2015년 7월 17일 금요일

[4th Week] Simple Example - ThingSpeak API

I could send sensor data from Arduino to Raspberry Pi with serial connection. It would be better that we can check our sensor data as time changes. Open source API like ThingSpeak can be a simple solution. Then, the design can be described like this.

Sensor -> Arduino -> Raspberry Pi -> ThingSpeak

We can sign up in this website(https://thingspeak.com/), and easily use the platform. I sent data from temperature sensor that I used before.

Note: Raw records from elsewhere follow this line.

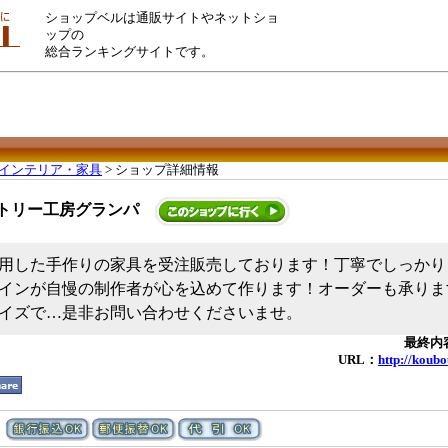
ショップベルは通販サイトやネットショ
ップの
総合ランキングサイトです。
インテリア・家具
> ショップ詳細情報
トリー工房グランパ
用した手作りの家具を受注販売しております！丁寧でしっかり
インが自慢の制作者が心を込めて作ります！オーダーも承りま
イズで…是非お問い合わせくださいませ。
最終内容
URL：
http://koub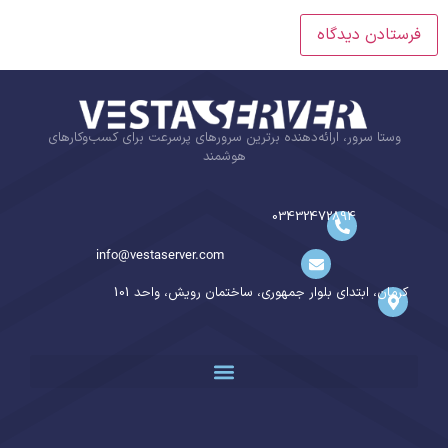
وستا سرور، ارائه‌دهنده برترین سرورهای پرسرعت برای کسب‌وکارهای
هوشمند
03432472894
info@vestaserver.com
کرمان، ابتدای بلوار جمهوری، ساختمان رویش، واحد 101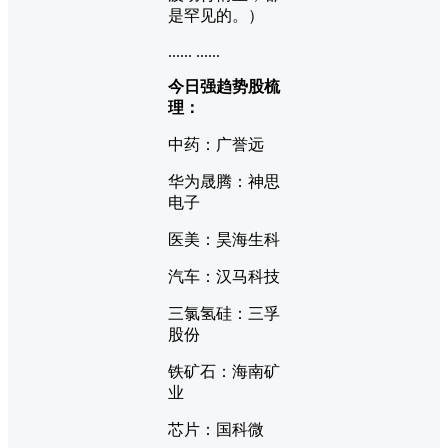
是罕见的。）
...... ......
今日强趋势股梳
理：
中药：广誉远
华为晟腾：神思
电子
医美：昊海生科
汽车：汉马科技
三氯氢硅：三孚
股份
铁矿石：海南矿
业
芯片：国科微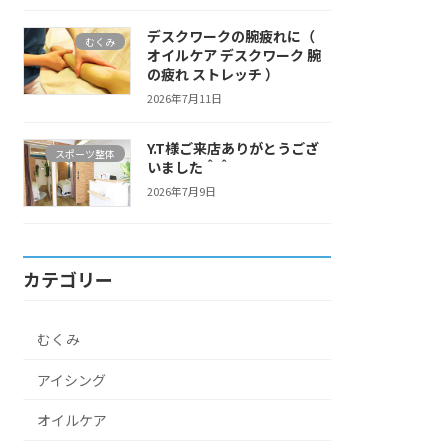
デスクワークの腕疲れに（
むくみ
オイルケア デスクワーク 腕
の疲れ ストレッチ ）
2026年7月11日
Y.T様ご来店ありがとうござ
スポーツ整体
いました＾＾
2026年7月9日
カテゴリー
むくみ
アイシング
オイルケア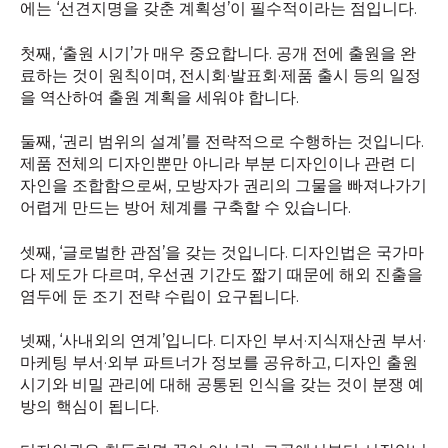
에는 ‘선견지명을 갖춘 계획성’이 필수적이라는 점입니다.
첫째, ‘출원 시기’가 매우 중요합니다. 공개 전에 출원을 완
료하는 것이 원칙이며, 전시회·발표회·제품 출시 등의 일정
을 역산하여 출원 계획을 세워야 합니다.
둘째, ‘권리 범위의 설계’를 전략적으로 수행하는 것입니다.
제품 전체의 디자인뿐만 아니라 부분 디자인이나 관련 디
자인을 조합함으로써, 모방자가 권리의 그물을 빠져나가기
어렵게 만드는 방어 체계를 구축할 수 있습니다.
셋째, ‘글로벌한 관점’을 갖는 것입니다. 디자인법은 국가마
다 제도가 다르며, 우선권 기간도 짧기 때문에 해외 진출을
염두에 둔 조기 전략 수립이 요구됩니다.
넷째, ‘사내외의 연계’입니다. 디자인 부서·지식재산권 부서·
마케팅 부서·외부 파트너가 정보를 공유하고, 디자인 출원
시기와 비밀 관리에 대해 공통된 인식을 갖는 것이 분쟁 예
방의 핵심이 됩니다.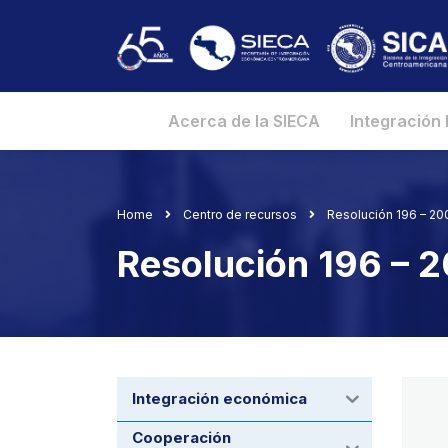
Acerca de la SIECA
Integración
Home
Centro de recursos
Resolución 196 – 2
Resolución 196 – 
Integración económica
Cooperación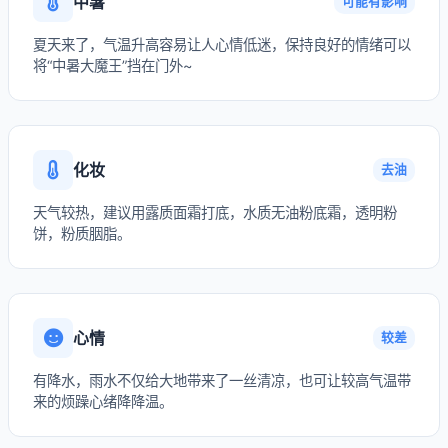
中暑
可能有影响
夏天来了，气温升高容易让人心情低迷，保持良好的情绪可以
将“中暑大魔王”挡在门外~
化妆
去油
天气较热，建议用露质面霜打底，水质无油粉底霜，透明粉
饼，粉质胭脂。
心情
较差
有降水，雨水不仅给大地带来了一丝清凉，也可让较高气温带
来的烦躁心绪降降温。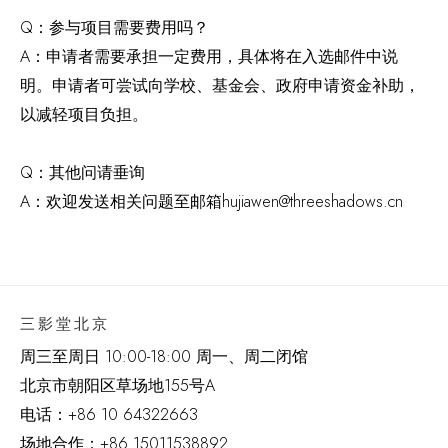
Q：参与项目需要费用吗？
A：申请者需要承担一定费用，具体将在入选邮件中说
明。申请者可尝试向学校、基金会、政府申请资金补助，
以减轻项目负担。
Q：其他问请垂询
A：欢迎发送相关问题至邮箱hujiawen@threeshadows.cn
三影堂北京
周三至周日 10:00-18:00 周一、周二闭馆
北京市朝阳区草场地
155
号
A
电话：
+86 10 64322663
场地合作：+86 15011538892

Here's python code on RPi below.

import sys
impotr serial
import urllib2

port = "/dev/ttyACM0"

serialFromArduino = serial.Serial(port, 9600)
serialFromArduino.flushInput()

def getSensorData():

    input = serialFromArduino.read(5)
    print(input + 'C')
    return str(input)

def main():

    if len(sys.argv) < 2:
        print('Usage: python test.py PRIVATE.KEY')
        exit(0)
    print('starting...')
    baseURL = 'httpsL//api.thingspeak.com/update?key=%s' % sys.argv[1]

    while True:

        if(serialFromArduino.inWaiting() > 0):
            tem = getSensorData()
            f = urllib2.urlopen(baseURL + "&field1=%s" % tem)
            f.close()

if __name__ == '__main__':

    main()


We can compile it with sudo python test.py PRIVATEAPIKEY command. Just put API key in that black box.

Result looks like this. Code on Arduino is same with the one I used before, but it seems it works well with over 15 sec delay. When I set the delay 10 seconds, the graph captures data in every 20 second.